A edição de 19 de maio dá conta da nomeação e eleição de uma Comissão Administrativa para substituir “a gerência da Câmara de Amarante”, com Celso Pimenta de Freitas como presidente. O Flor do Tâmega regista ainda que António de Spínola assumiu, a 15 de maio, a função de Presidente da República e “presta-lhe as suas homenagens”.

A Revolução continua na primeira página da edição de 26 de maio – e continuou por muitas outras – mas já a reparte com as Festas do Junho – bem presente nas páginas interiores – e dá-se notícia de um movimento de organização dos professores do concelho, reunidos, a 18 de maio, no ginásio do Colégio de S. Gonçalo, sob o lema “o professor unido jamais será esquecido” e com o objetivo de escolherem representantes sindicais tendo em vista reivindicações laborais.

Primeiras páginas das edições de 12 de maio, 19 de maio, 26 de maio e 9 de junho



Um ano depois, a eleição para a Assembleia Constituinte

A Revolução e as suas consequências não abandonaram as páginas do Flor do Tâmega durante os meses que se seguiram. Um ano depois, na edição de 27 de abril de 1975, noticia-se a promulgação do dia 25 de abril como “feriado nacional obrigatório”, “ficando inscrito no calendário com carácter permanente” e designado como “Dia de Portugal”. É noticiada a decisão do Conselho de Ministros de congelar o preço de alguns bens essenciais até ao final do ano e pode ainda ler-se um artigo que defende o modelo de cooperativa agrícola.

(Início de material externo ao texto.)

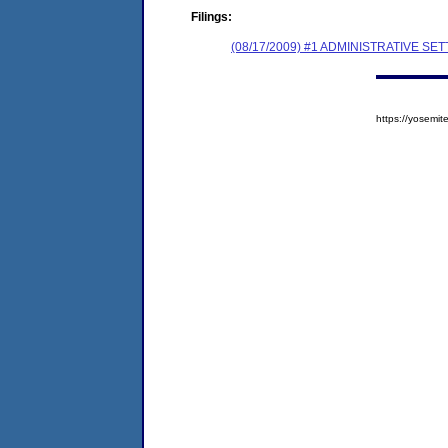
Filings:
(08/17/2009) #1 ADMINISTRATIVE
https://yosem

 Primeira página das edições de 27 de abril e 4 de maio de 1975 do jornal Flor do Tâmega

O destaque da edição de 4 maio vai, como seria de esperar, para a eleição do dia 25 de abril para a Assembleia Constituinte. À luz dos nossos dias, estranhar-se-ia que esse não tenha sido o grande assunto da edição do dia 27. Mas os tempos eram outros e a capacidade de seguir a atualidade era também diferente. Vale a pena ler com mais detalhe o artigo intitulado “Votar. O mais belo gesto da gente amarantina”.

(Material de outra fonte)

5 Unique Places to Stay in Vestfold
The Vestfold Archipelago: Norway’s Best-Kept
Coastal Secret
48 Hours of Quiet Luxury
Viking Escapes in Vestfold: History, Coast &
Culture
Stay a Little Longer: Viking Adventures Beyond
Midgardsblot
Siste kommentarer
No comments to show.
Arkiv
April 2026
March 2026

Nas páginas interiores, são reportados os resultados da eleição no concelho de Amarante, diferentes dos nacionais: enquanto que, a nível nacional, o PS foi o partido mais votado e quem mais deputados elegeu, em Amarante foi o PPD (com 10448 votos), seguido do PS (com 7037).

Nesta edição, é ainda publicada uma nota sobre a comemoração do 1.º de Maio – celebrado pela primeira vez em todo o país, “desde a grande cidade à vila mais pequena do interior”, e abertamente – ficando a promessa de uma cobertura completa do acontecimento na edição seguinte.

Este texto contou com a colaboração do Arquivo Municipal de Amarante, em particular com a disponibilidade de Ana Pereira, funcionária do Arquivo.